Data records
++++

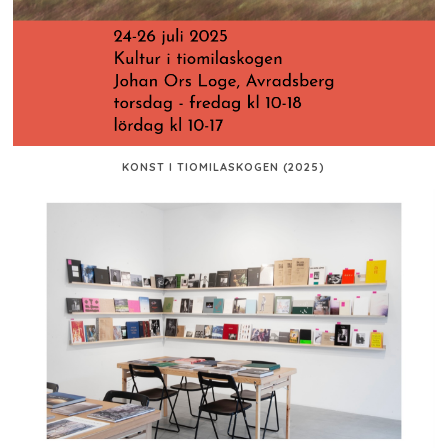
KONST I TIOMILASKOGEN (2025)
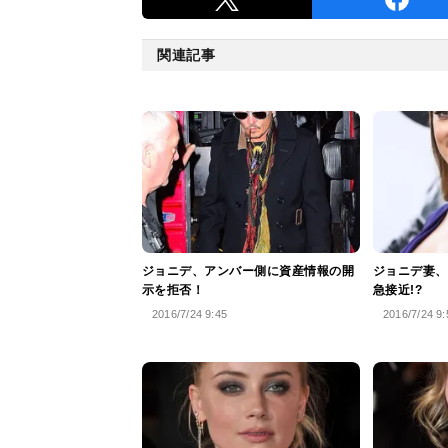
関連記事
ジョニデ、アンバー側に資産情報の開
ジョニデ妻、
示を拒否！
急接近!?
2016/7/24 9:45
2016/7/24 9:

++++

* Exercise directions
With the images omitted, repeat all the data word for word.

* Response to this exercise
KONST I TIOMILASKOGEN (2025)
関連記事
ジョニデ、アンバー側に資産情報の開
ジョニデ妻、
示を拒否！
急接近!?
2016/7/24 9:45
2016/7/24 9:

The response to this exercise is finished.